The best solution is to prevent the child, pet, elderly, or disabled individual from being left in the car in the first place. Several concepts that could be applied here:

  • Unique alarm, tones, or spoken word (such as from the navigation system) reminding the driver that a rear occupant has been detected when they remove the key from the ignition.
  • Unique alarm or tones when locking the doors and/or arming the security system on a car when a rear occupant is detected. Many cars will sound a continuous tone when the owner attempts to lock the doors with the key fob if a door is ajar or the lights are left on. In much the same way, a tone could be sounded if a rear occupant is still in the car.

Type II – Notification Systems

The next class of solution is to notify others of the potential danger after certain conditions are met. For instance, trigger conditions could include such things as timers, internal temperature sensor data, rear occupant weight sensors, and/or motion sensors. When a potentially dangerous situation is detected, the car could alert others in one of the following ways:

  • Sounding a unique alarm or tone. It is imperative that this tone be easily distinguishable from the normal alarm sounds that so many of us have become immune to due to false alarms. Ideally it would be a pattern that would be agreed upon by all car manufacturers such that it would become the ‘universal signal’ for an at risk occupant locked in a car.
  • In cars equipped with remote monitoring and communication systems, such as GM’s OnStar, notifications could be sent to the owner’s email, smart phone, or even local authorities including GPS coordinates and internal temperature readings.

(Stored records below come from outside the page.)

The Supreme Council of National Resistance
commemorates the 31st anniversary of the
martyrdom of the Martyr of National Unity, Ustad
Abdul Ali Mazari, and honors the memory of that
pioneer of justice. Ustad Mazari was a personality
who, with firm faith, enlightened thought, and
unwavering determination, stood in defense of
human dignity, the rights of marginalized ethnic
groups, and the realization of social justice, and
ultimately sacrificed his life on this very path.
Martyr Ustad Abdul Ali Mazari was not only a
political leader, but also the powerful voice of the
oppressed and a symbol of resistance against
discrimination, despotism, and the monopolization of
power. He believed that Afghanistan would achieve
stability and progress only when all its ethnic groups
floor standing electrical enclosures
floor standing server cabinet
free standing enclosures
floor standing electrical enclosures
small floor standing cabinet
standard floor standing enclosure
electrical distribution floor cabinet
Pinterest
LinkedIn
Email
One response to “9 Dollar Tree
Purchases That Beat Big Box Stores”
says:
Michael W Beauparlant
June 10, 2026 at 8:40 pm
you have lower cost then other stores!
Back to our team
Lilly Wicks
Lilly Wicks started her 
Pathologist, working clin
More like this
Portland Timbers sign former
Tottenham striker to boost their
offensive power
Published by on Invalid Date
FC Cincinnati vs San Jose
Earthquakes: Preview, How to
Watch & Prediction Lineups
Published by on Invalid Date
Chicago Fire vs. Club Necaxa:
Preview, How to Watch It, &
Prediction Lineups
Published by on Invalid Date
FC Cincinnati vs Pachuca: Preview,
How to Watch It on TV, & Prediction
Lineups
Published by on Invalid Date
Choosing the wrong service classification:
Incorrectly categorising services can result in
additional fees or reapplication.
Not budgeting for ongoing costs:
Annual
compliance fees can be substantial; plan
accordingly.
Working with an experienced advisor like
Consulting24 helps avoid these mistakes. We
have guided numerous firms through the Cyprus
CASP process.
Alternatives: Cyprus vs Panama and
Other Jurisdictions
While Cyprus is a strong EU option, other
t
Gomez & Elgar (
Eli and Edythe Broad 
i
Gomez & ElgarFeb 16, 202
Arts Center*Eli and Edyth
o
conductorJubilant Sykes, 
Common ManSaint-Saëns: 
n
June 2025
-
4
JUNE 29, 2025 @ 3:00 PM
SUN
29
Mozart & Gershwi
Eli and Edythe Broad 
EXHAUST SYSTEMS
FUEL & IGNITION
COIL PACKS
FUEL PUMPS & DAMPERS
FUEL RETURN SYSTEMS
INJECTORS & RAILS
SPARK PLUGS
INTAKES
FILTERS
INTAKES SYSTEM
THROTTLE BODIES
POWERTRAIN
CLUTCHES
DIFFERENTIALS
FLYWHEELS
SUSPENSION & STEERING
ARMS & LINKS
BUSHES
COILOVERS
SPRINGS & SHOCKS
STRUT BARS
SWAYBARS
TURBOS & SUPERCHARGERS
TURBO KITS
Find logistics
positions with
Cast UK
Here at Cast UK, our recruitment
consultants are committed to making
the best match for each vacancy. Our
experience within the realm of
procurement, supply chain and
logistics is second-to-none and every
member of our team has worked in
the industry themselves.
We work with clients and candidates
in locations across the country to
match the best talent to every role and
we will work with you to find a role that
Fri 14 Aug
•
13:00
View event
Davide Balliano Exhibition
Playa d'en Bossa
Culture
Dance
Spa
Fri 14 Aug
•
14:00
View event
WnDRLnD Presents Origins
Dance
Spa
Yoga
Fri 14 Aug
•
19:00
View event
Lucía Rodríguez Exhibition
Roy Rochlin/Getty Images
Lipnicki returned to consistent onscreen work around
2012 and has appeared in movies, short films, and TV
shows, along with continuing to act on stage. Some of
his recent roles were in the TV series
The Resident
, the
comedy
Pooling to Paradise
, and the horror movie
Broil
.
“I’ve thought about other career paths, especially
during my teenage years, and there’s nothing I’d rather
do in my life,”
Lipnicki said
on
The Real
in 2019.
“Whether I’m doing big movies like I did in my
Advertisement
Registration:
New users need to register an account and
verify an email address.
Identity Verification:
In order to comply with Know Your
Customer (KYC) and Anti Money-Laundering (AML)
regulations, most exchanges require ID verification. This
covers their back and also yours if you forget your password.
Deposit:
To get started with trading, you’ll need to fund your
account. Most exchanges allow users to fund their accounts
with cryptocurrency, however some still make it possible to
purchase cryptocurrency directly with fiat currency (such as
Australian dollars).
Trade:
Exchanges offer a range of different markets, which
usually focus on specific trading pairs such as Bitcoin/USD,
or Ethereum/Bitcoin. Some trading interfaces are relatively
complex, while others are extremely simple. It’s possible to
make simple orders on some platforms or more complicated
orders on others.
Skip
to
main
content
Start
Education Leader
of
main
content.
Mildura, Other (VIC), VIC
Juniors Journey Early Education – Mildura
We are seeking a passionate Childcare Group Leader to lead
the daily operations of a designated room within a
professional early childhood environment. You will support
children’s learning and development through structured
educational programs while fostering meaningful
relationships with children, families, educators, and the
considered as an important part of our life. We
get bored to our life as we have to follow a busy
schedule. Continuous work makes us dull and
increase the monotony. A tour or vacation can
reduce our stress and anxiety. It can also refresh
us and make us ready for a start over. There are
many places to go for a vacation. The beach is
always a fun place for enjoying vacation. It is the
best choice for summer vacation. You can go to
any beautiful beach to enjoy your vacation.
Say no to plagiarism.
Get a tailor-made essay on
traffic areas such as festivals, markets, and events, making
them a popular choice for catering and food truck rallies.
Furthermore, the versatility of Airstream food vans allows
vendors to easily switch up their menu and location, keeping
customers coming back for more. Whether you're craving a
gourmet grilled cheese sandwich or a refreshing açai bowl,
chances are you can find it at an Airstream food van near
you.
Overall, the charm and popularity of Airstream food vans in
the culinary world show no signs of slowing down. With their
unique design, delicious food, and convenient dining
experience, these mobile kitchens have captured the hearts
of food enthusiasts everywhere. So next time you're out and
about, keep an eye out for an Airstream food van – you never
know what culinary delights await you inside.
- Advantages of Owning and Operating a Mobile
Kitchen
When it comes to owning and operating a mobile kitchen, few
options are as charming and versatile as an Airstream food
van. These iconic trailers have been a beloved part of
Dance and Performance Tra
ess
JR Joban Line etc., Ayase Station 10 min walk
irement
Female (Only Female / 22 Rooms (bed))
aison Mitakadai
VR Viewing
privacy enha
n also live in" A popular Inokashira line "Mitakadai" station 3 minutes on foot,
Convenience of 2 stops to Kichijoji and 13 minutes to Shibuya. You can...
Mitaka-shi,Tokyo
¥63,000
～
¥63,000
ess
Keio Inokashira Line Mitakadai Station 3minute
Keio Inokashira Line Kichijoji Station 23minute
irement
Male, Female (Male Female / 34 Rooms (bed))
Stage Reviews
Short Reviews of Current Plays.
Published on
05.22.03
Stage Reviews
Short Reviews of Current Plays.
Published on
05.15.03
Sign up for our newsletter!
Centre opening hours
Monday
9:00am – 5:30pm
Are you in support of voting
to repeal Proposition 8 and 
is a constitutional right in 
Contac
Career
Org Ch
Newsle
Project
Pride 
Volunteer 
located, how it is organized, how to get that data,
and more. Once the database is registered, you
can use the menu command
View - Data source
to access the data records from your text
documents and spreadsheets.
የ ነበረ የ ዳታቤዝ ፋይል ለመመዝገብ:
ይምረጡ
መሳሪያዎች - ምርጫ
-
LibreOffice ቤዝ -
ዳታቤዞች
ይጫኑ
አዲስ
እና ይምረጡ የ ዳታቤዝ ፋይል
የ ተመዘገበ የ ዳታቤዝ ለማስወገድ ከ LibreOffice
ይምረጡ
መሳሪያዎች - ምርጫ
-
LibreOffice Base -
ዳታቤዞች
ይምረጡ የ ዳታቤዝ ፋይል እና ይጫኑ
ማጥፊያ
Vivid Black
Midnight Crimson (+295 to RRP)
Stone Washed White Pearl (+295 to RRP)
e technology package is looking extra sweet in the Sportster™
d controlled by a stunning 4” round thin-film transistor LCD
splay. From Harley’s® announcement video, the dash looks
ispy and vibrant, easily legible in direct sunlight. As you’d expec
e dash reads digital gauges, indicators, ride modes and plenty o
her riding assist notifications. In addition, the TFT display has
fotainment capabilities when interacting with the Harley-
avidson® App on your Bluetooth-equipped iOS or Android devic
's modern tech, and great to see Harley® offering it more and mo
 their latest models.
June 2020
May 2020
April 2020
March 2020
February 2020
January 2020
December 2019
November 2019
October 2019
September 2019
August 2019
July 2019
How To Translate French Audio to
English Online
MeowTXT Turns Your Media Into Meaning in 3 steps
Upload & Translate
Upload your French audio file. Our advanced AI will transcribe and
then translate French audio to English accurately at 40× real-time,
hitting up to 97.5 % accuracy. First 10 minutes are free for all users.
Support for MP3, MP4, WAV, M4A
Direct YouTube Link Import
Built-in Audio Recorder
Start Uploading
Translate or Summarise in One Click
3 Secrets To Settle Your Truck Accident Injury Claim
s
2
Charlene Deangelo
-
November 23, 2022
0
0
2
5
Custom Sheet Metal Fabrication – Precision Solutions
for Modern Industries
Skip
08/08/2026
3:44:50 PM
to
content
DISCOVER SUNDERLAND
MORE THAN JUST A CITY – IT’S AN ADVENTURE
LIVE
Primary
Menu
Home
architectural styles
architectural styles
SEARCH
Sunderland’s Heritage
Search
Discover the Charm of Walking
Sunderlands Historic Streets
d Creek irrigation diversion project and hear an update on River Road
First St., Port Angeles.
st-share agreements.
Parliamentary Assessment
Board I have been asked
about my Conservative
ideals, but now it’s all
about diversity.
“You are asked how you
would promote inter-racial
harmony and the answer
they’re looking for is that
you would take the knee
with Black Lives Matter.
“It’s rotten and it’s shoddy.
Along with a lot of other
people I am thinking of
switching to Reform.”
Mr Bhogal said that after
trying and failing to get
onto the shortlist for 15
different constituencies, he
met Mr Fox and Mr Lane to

Type III – Risk Mitigation Systems

The final class of solution would seek to reduce the threat to the at-risk occupant. Once trigger conditions were meet, the car could respond in one or more of the following ways:

  • Opening all the windows partially
  • Turning on the car’s HVAC fan

These are just some ideas I thought of in a single sitting after hearing of this tragic story on the news. Certainly the engineers in the automotive industry who can design automatic transmissions, hybrid and plug-in power trains, integrated navigation and infotainment systems, and 100HP/L+ engines can greatly improve on this. I realize that there are significant financial, legal, and technical hurdles that must be overcome to take an idea like this into production. However, I think effective solutions can be implementing using one or more of the classes of systems above in a cost effective manner. Car manufacturers could partner with one another to offset design, component, and integration costs. Many of the necessary components are already present in modern cars thus reducing incremental costs. Finally, much like many other new and innovative systems, they could be targeted to specific vehicle classes or models (minivans, SUVs) initially and offered on higher margin trim levels and/or as additional cost options. As the systems mature and the costs come down, they could then be trickled down to other vehicles.